Because our loop runs bits.push(n & 1), we will either push a 0 or 1 into our bits array based on whether or not n's least significant bit is set or not.

Reassign n to n >> 1:

By reassigning n to n >> 1, we shift all of n's bits to the right by exactly one bit.

• The integer 5 in binary is: 101

  • 5 >> 1 is 10 (2 as a base-10 integer)
  • 5 >> 1 >> 1 is 1 (1 as a base-10 integer)
  • 5 >> 1 >> 1 >> 1 is 0 (0 as a base-10 integer)

Putting these two aspects of our loop together allow us to display base 10 integers in their binary format:

displayBits(5); // [1, 0, 1]
displayBits(9); // [1, 0, 0, 1]
displayBits(200); // [1, 1, 0, 0, 1, 0, 0, 0]

Counting Set Bits:

Modifying our displayBits function, we can change:

• const bits = []; to let setBits = 0;
• bits.push(n & 1); to setBits += (n & 1);
• return bits.reverse(); to return setBits;

Making our new function look like this:

const countSetBits = n => {
    let setBits = 0;
    while(n) {
        setBits += (n & 1);
        n = n >> 1;
    }
    return setBits;
}

This will certainly work, and when we try it out for ourselves we can see it yields the correct results:

countSetBits(7); // 3
countSetBits(8); // 1

However, there is a faster (and much more interesting) way to implement this function:

A More Efficient Way:

const countSetBits = n => {
    let setBits = 0;
    while(n) {
        n &= n - 1;
        setBits ++;
    }
    return setBits;
}

The first thing to notice is that in our while loop we are always incrementing setBits by 1. This means that the while loop only iterates m times, where m is the number of set bits. In our original implementation, our loop always ran n times, where n is the number of bits taken to express the integer.

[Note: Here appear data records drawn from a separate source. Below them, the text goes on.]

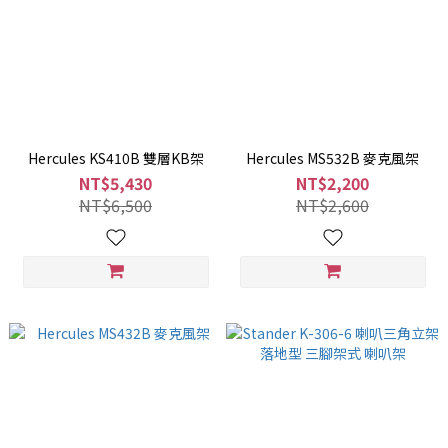
Hercules KS410B 雙層KB架
Hercules MS532B 麥克風架
NT$5,430
NT$2,200
NT$6,500
NT$2,600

Considering the integer 274,877,906,945 which expressed in binary is 100000000000000000000000000000000000001:

Our original implementation's while loop would have to run through 39 iterations, one for each bit. In our new implementation however, only 2 iterations are needed.

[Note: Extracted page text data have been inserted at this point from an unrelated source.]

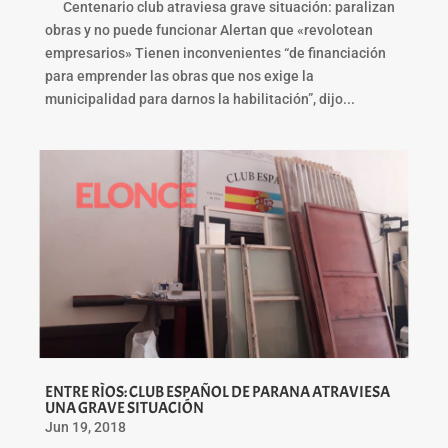
Centenario club atraviesa grave situación: paralizan
obras y no puede funcionar Alertan que «revolotean
empresarios» Tienen inconvenientes “de financiación
para emprender las obras que nos exige la
municipalidad para darnos la habilitación”, dijo...
ENTRE RÌOS: CLUB ESPAÑOL DE PARANA ATRAVIESA
UNA GRAVE SITUACIÓN
Jun 19, 2018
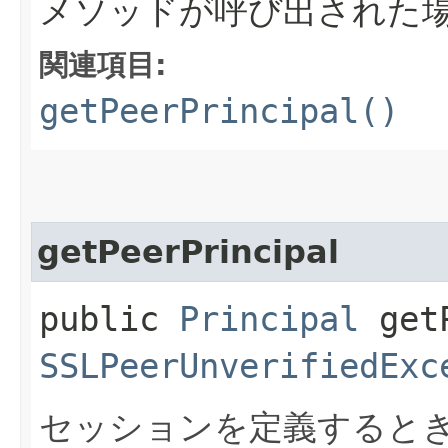
メソッドが呼び出された
関連項目:
getPeerPrincipal()
getPeerPrincipal
public
Principal
getP
SSLPeerUnverifiedExc
セッションを定義すると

Granted, this scenario is somewhat hyperbolic, but it still demonstrates the potential time complexity savings of the second algorithm.

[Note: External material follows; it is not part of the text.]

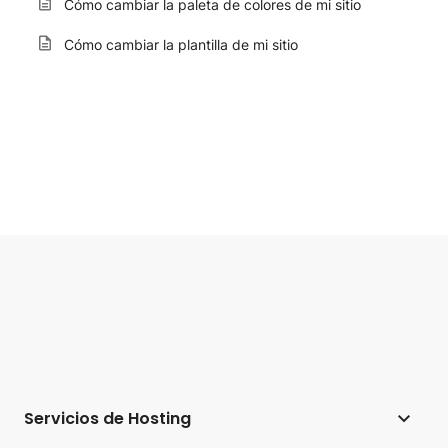
Cómo cambiar la paleta de colores de mi sitio
Cómo cambiar la plantilla de mi sitio
Servicios de Hosting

The "special sauce" that gives the second algorithm its advantage lies in the operation, n &= n -1;, which reassigns n to the bitwise & comparison between itself and n - 1.

Starting with n = 65, which is 1000001 in binary, we can see how the algorithm terminates in just two iterations:

Iteration	n	n - 1	n & (n - 1)
1	1000001	1000000	1000000
2	1000000	0111111	0000000
3	0000000	N/A	N/A

We can see that by the time the third iteration wants to start, n is already 0, so the iteration never fires and the function exits.